Descriptive or conceptual models? Contributions of economics to the climate policy debate
Stephen J. DeCanio
International Environmental Agreements, 2005, 5, 415-427.
Economists have brought two distinct modeling styles to the debate on climate policy. Some attempt to forecast the effects of policy decisions by constructing models that purport to be ‘‘descriptive’’ of the global economic system, while others offer a ‘‘conceptual’’ focus on particular economic or environmental issues. The descriptive models typically offer numerical comparisons of policy scenarios to a baseline, while the conceptual modelers often seek to provide insight into the ethical foundations or implications of different assumptions. These different modeling styles exhibit both contrasts and areas of overlap in their policy implications.

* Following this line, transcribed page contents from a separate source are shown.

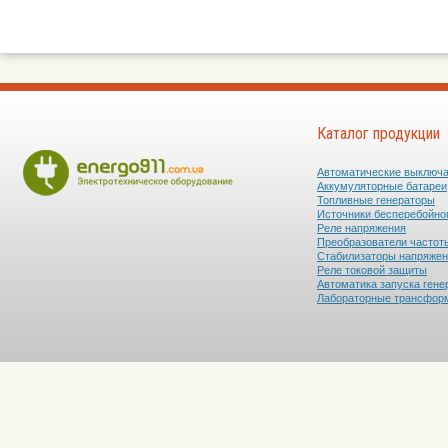
Каталог продукции
Автоматические выключ
Аккумуляторные батареи
Топливные генераторы
Источники бесперебойно
Реле напряжения
Преобразователи частот
Стабилизаторы напряже
Реле токовой защиты
Автоматика запуска гене
Лабораторные трансфор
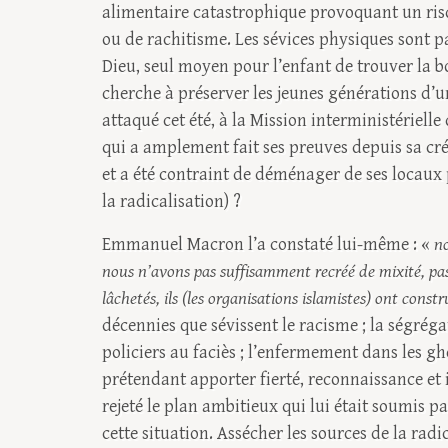
alimentaire catastrophique provoquant un risq
ou de rachitisme. Les sévices physiques sont
Dieu, seul moyen pour l’enfant de trouver la
cherche à préserver les jeunes générations d’un
attaqué cet été, à la Mission interministérielle 
qui a amplement fait ses preuves depuis sa cré
et a été contraint de déménager de ses locaux
la radicalisation) ?
Emmanuel Macron l’a constaté lui-même : «
no
nous n’avons pas suffisamment recréé de mixité, pa
lâchetés, ils (les organisations islamistes) ont constr
décennies que sévissent le racisme ; la ségrégat
policiers au faciès ; l’enfermement dans les ghe
prétendant apporter fierté, reconnaissance et
rejeté le plan ambitieux qui lui était soumis 
cette situation. Assécher les sources de la radi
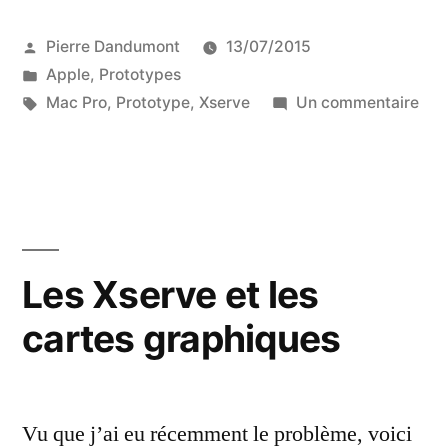
Publié
Pierre Dandumont
13/07/2015
par
Publié
Apple
,
Prototypes
dans
Étiquettes :
sur
Mac Pro
,
Prototype
,
Xserve
Un commentaire
Un
pro
de
Ma
Pro
Les Xserve et les
cartes graphiques
Vu que j’ai eu récemment le problème, voici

Room for improvement: Increasing the value of energy modeling for policy analysis
J.A. Laitner, S.J. DeCanio, J.G. Koomey and A.H. Sanstad
Utilities Policy, 2003, 11: 87-94.
There are expanding national discussions on energy-related issues ranging from the importance of reducing air pollution and greenhouse gas emissions to enhancing the nation’s energy security and moving toward a competitive electric utility industry. These issues have motivated the development of many energy-economic models to assist policy makers in framing appropriate policy directions. But how much do these models really inform the debate? The record of US model-based energy forecasting shows that such models provide biased estimates that tend to reinforce the status quo, inadequately inform policy-makers about new market potential, and serve to constrain the development of innovative policies. This paper reviews some of the reasons for this conclusion and explores the extent to which energy-economic models may reflect a more dynamic technological diffusion process that encourages new policy development.